Layer 1 — suspicious variable names

Iris matches suspicious variable names assigned to string literals. The following names (and their common variants) trigger a finding when assigned to a string value:
  • key
  • token
  • secret
  • password
  • auth
  • credential
  • api

Layer 2 — known credential formats

Iris also matches known credential formats regardless of the variable name they are assigned to:
  • GitHub PATs (ghp_)
  • OpenAI and Stripe keys (sk-)
  • AWS access key IDs (AKIA)
  • Google API keys (AIza)
  • Slack bot tokens (xoxb- / xoxp-)
  • Inline Bearer tokens
Placeholder values (your_key_here, changeme, REPLACE_ME, all-caps templates) are suppressed automatically and do not generate findings.
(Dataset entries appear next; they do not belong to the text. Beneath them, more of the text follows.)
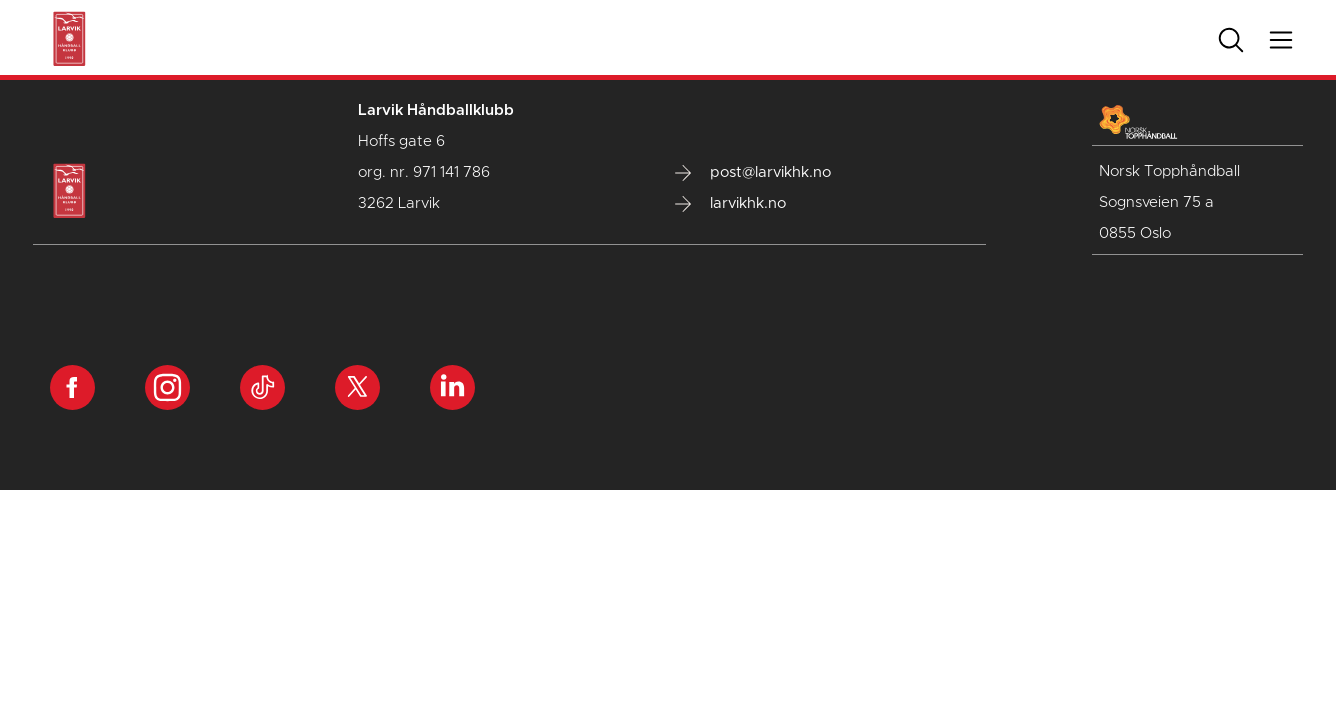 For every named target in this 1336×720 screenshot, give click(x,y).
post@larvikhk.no (753, 173)
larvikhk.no (730, 204) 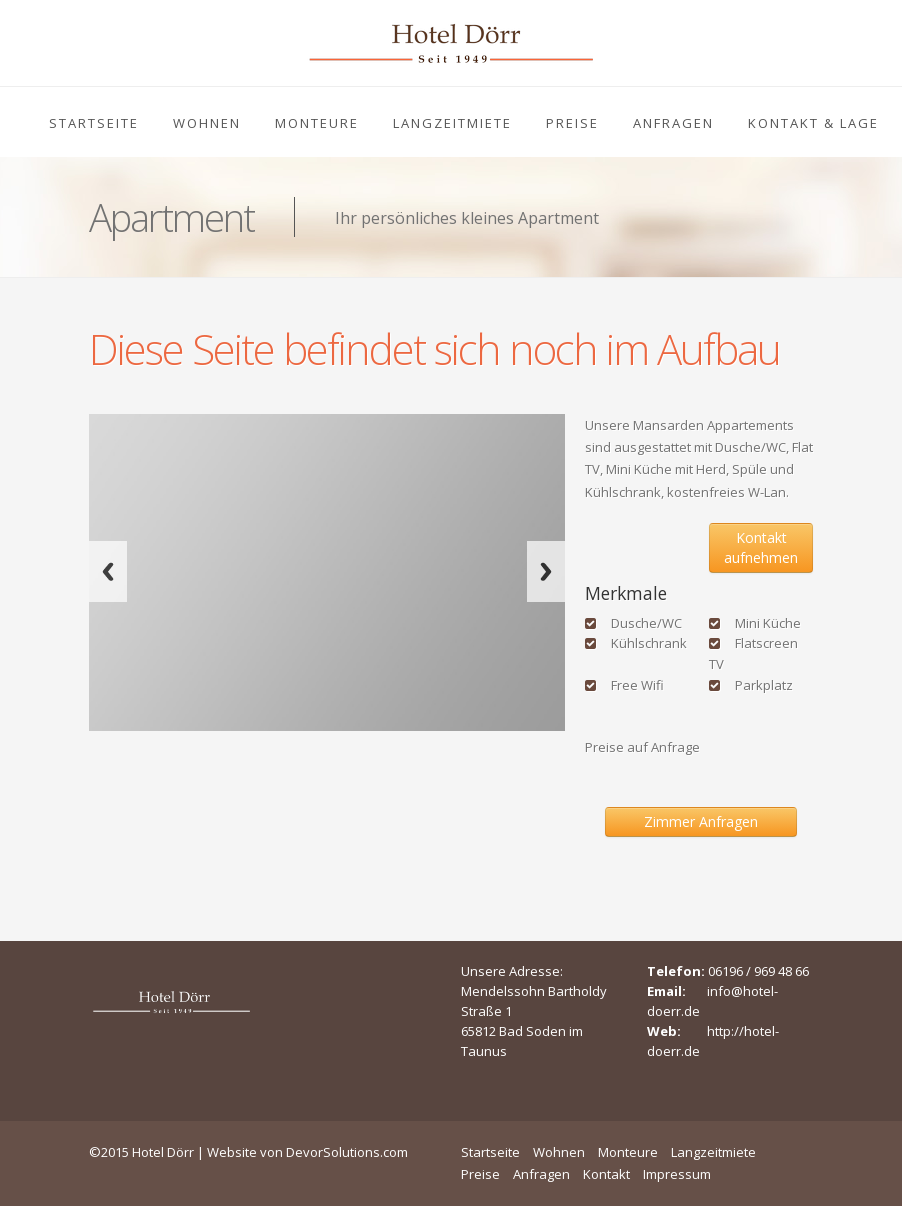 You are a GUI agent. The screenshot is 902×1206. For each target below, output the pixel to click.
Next (546, 571)
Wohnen (207, 123)
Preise (572, 123)
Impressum (677, 1174)
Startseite (94, 123)
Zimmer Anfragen (701, 821)
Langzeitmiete (452, 123)
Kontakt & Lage (813, 123)
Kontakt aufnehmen (761, 547)
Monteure (317, 123)
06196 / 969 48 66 (758, 971)
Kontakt (606, 1174)
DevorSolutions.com (347, 1152)
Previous (108, 571)
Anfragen (673, 123) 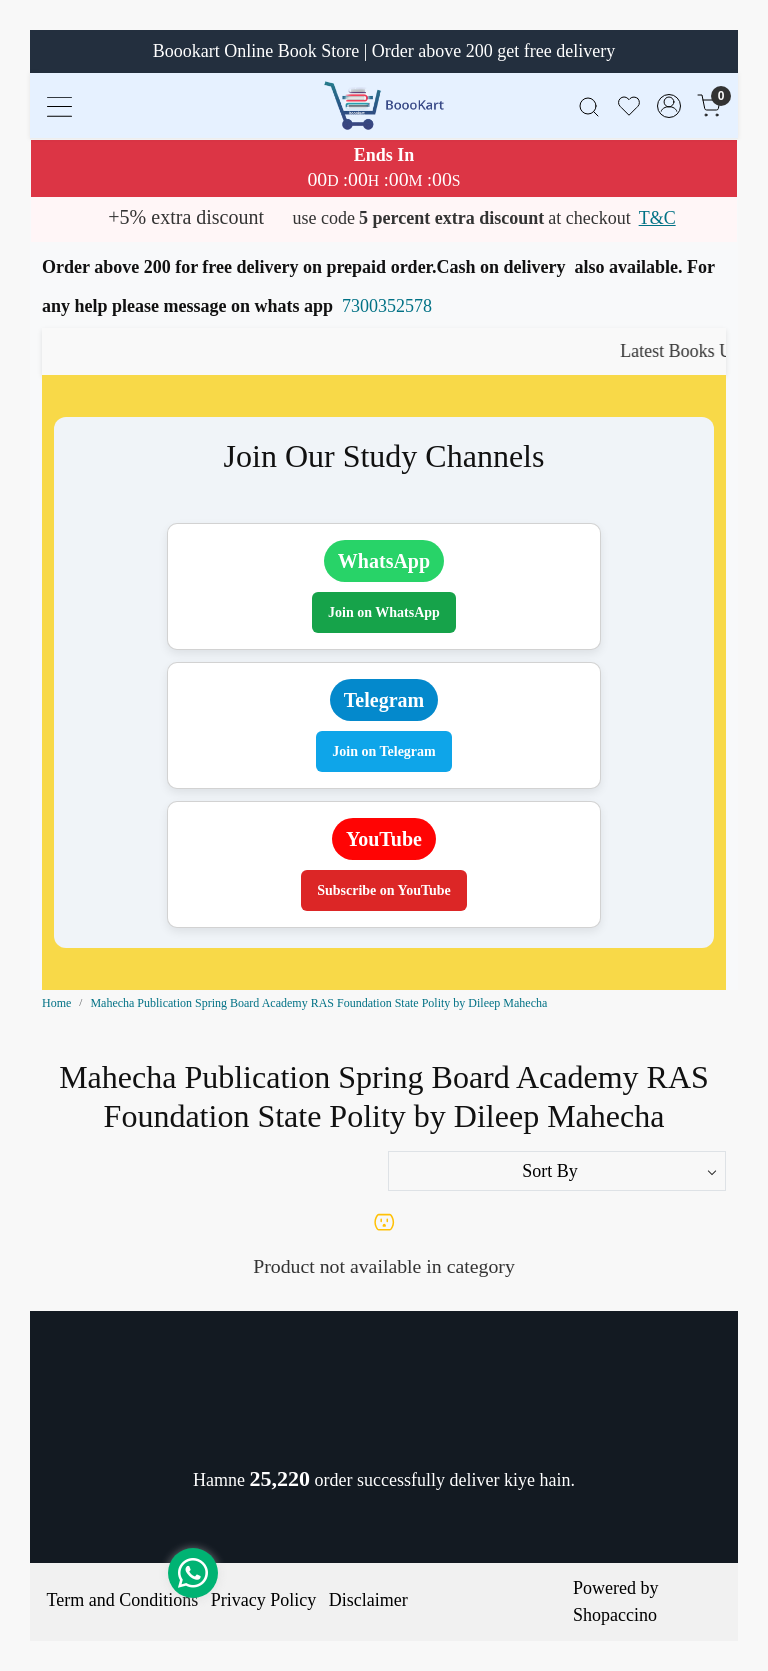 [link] (589, 105)
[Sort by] (557, 1171)
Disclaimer (368, 1600)
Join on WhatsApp (384, 612)
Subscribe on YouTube (384, 890)
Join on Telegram (383, 751)
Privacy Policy (264, 1600)
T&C (657, 218)
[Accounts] (669, 106)
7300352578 (387, 306)
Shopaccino (615, 1615) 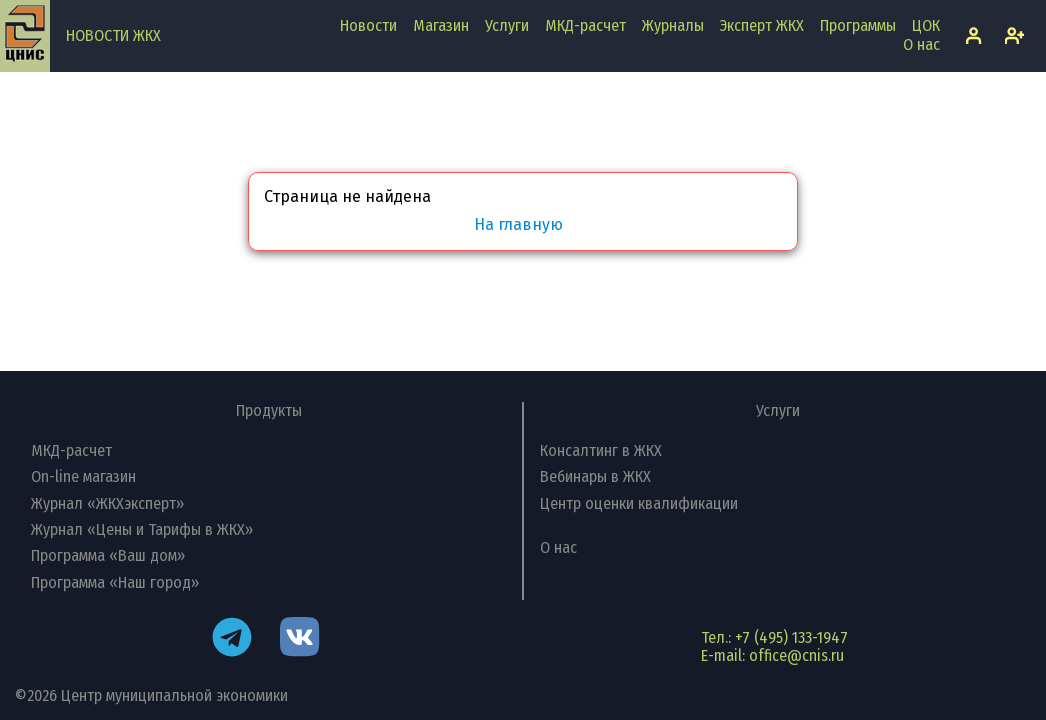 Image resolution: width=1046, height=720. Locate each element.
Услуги (507, 25)
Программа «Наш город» (115, 582)
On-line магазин (83, 476)
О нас (921, 44)
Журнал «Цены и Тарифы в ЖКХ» (142, 529)
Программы (858, 25)
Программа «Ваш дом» (108, 555)
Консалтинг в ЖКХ (601, 450)
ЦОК (926, 25)
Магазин (441, 25)
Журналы (673, 25)
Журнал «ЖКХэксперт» (107, 503)
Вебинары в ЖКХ (595, 476)
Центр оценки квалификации (639, 503)
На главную (518, 225)
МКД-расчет (585, 25)
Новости (368, 25)
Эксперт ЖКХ (762, 25) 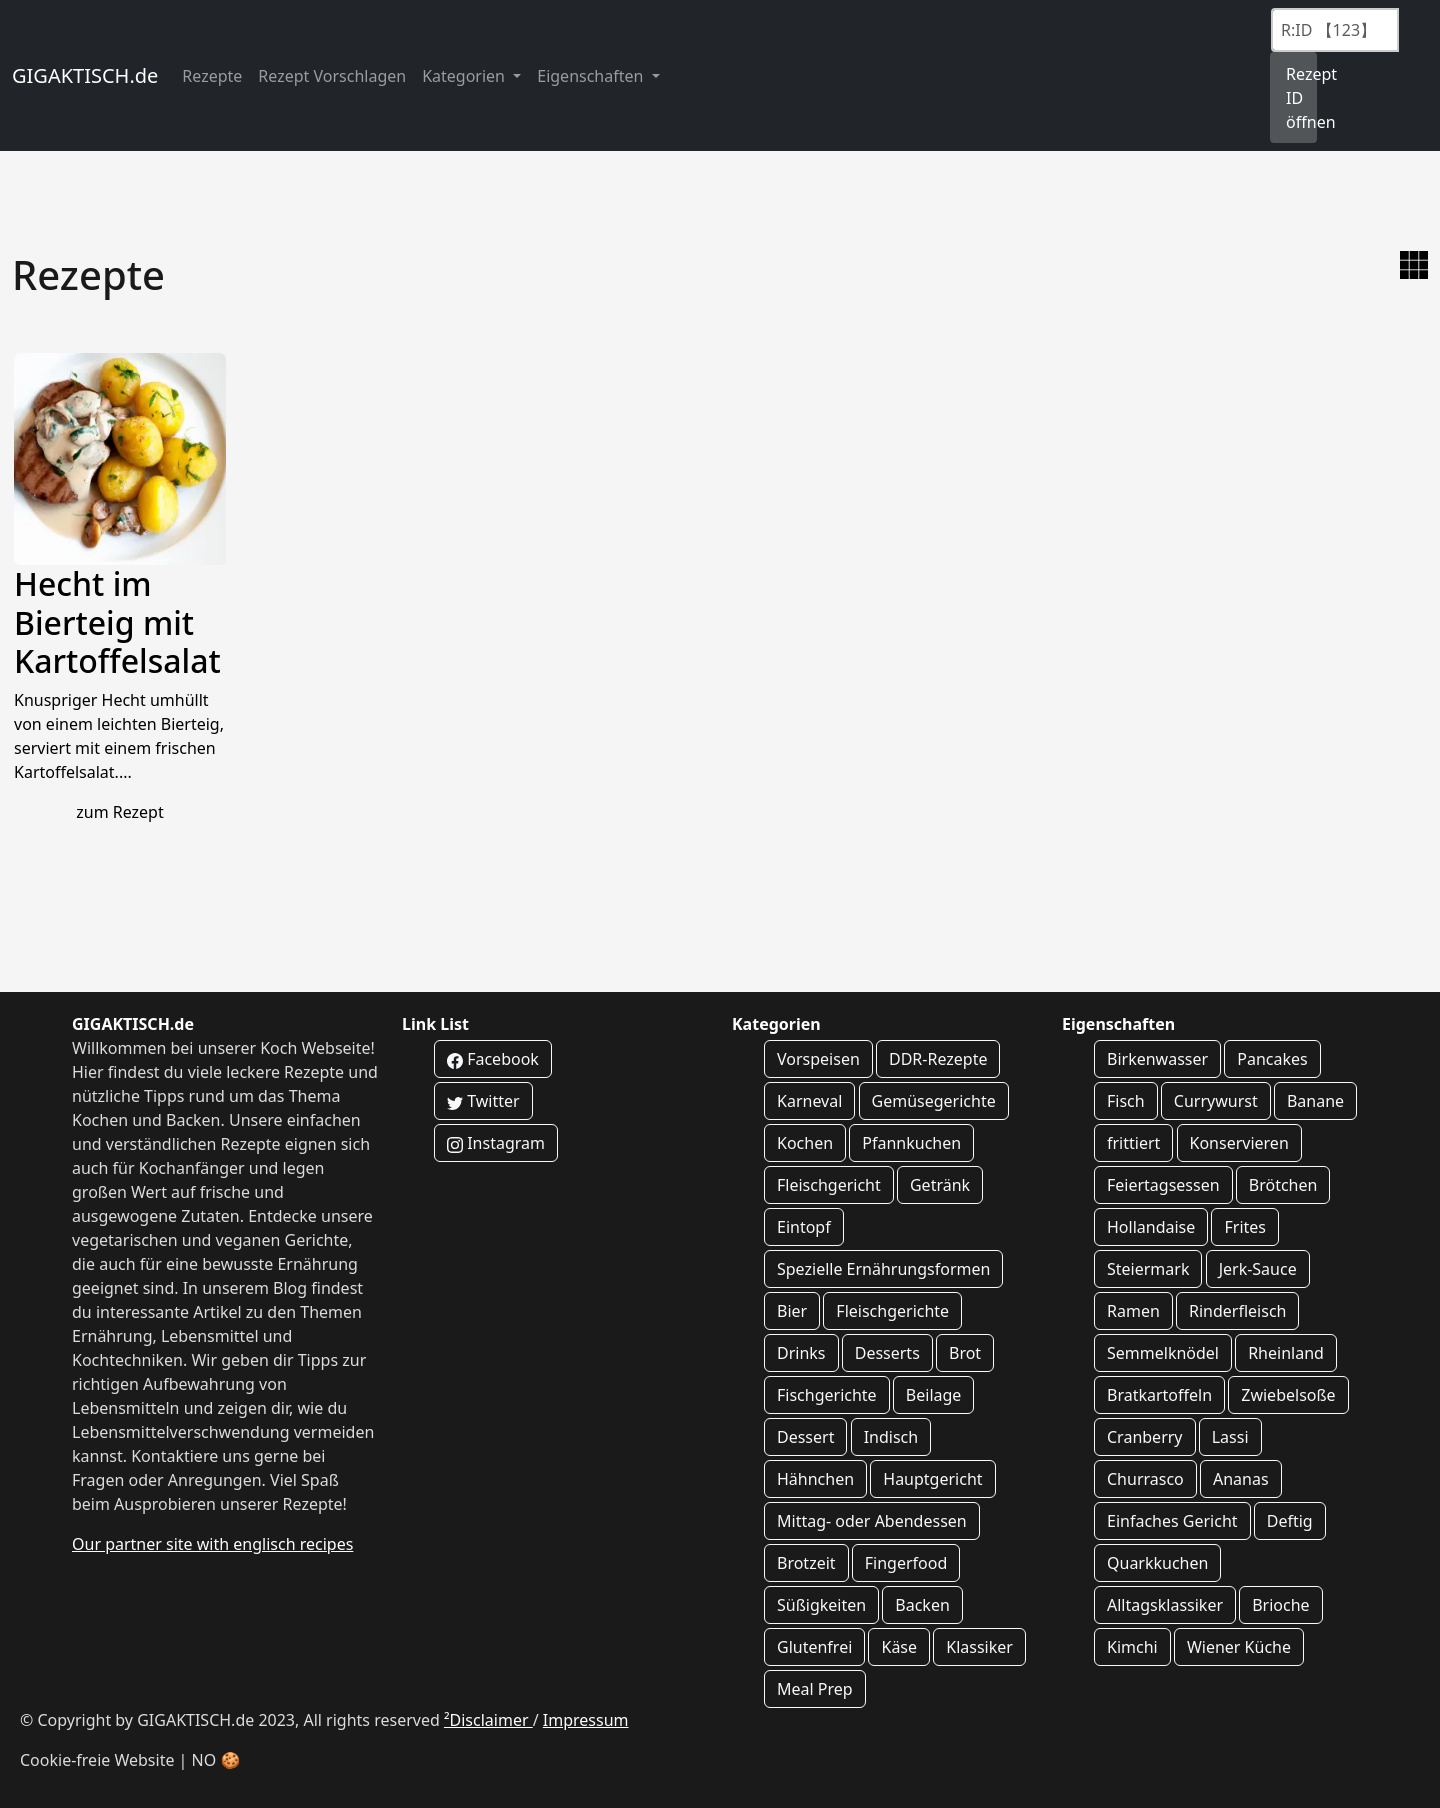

Layer 1 hits also suppress matching Layer 2 hits on the same line to avoid duplicate Problems panel entries.

CLI scanning

Run iris secrets as a standalone scan — it is free and requires no authentication:
iris secrets
iris secrets --path ./src --json

Configuration

Set "enableSecretsDetection": false in .irisconfig.json to disable detection entirely. To keep detection active but suppress squiggles and Problems panel entries, set inlineDiagnostics.hardcodedSecrets to false instead.
{
  "enableSecretsDetection": false
}
Run iris secrets as a free CI step even without a Pro licence — it catches leaked credentials on every push regardless of licence status.